There is a massive doziness going on in Sam Neill’s new memoir, dozily titled Did I Ever Tell You This?; it’s written in the dozy key of 1.30am, not the dark, troubled night of the soul at 3am or at the high-alert chimes of midnight – 1.30am is less serious than that, a reflective hour to mull things over and look back on life without rancour or regret. He wrote it when he was sick.
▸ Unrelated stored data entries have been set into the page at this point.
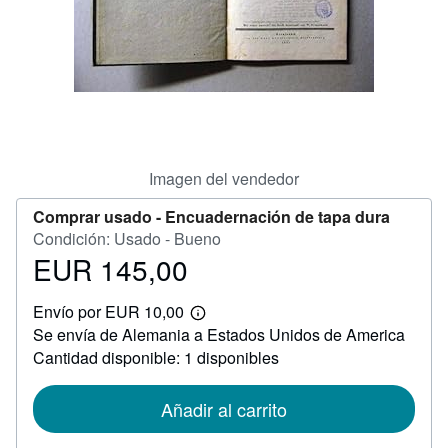
CERRAR
Imagen del vendedor
Comprar usado -
Encuadernación de tapa dura
Condición: Usado - Bueno
EUR 145,00
Precio
EUR
Envío por EUR 10,00
145,00
Más
Se envía de Alemania a Estados Unidos de America
información
sobre
Cantidad disponible: 1 disponibles
las
tarifas
de
Añadir al carrito
envío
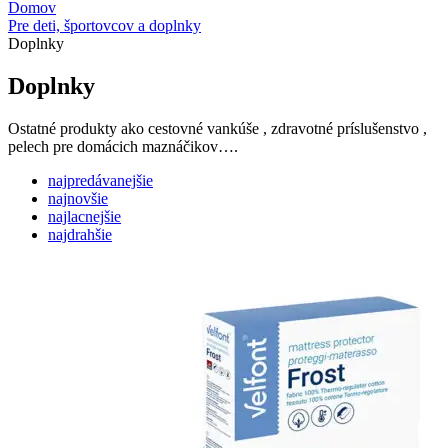
Domov
Pre deti, športovcov a doplnky
Doplnky
Doplnky
Ostatné produkty ako cestovné vankúše , zdravotné príslušenstvo ,
pelech pre domácich maznáčikov….
najpredávanejšie
najnovšie
najlacnejšie
najdrahšie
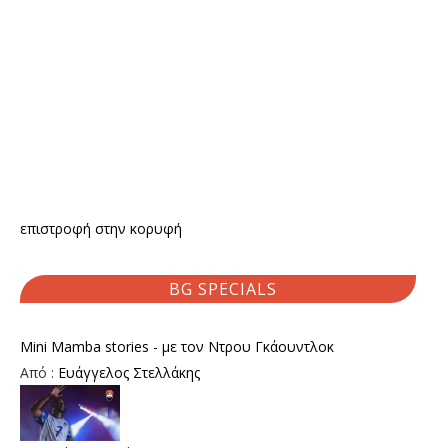
επιστροφή στην κορυφή
BG SPECIALS
Mini Mamba stories - με τον Ντρου Γκάουντλοκ
Από :
Ευάγγελος Στελλάκης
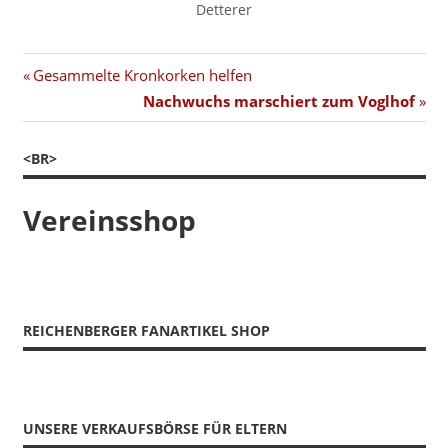
Detterer
Beitragsnavigation
Vorheriger
Gesammelte Kronkorken helfen
Beitrag:
Nächster
Nachwuchs marschiert zum Voglhof
Beitrag:
<BR>
Vereinsshop
REICHENBERGER FANARTIKEL SHOP
UNSERE VERKAUFSBÖRSE FÜR ELTERN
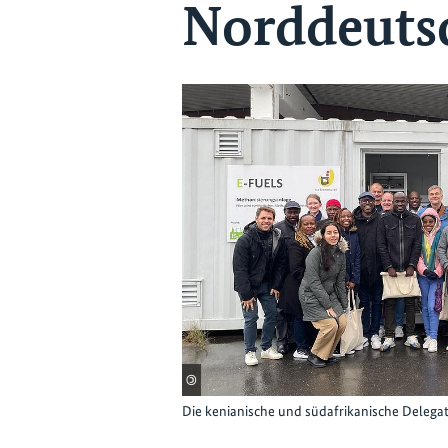
Norddeuts
©
Die kenianische und südafrikanische Delegati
He had stage-three blood cancer. The cancer is now in remission. Good. Almost everything about him in his memoir reveals Neill as a hell of a nice guy, happiest outdoors in nature, a man with a gift for friendship who has never been willing to entertain a pretentious thought in his head. The problem is that he doesn’t seem to have much of any other kind of thought in his head.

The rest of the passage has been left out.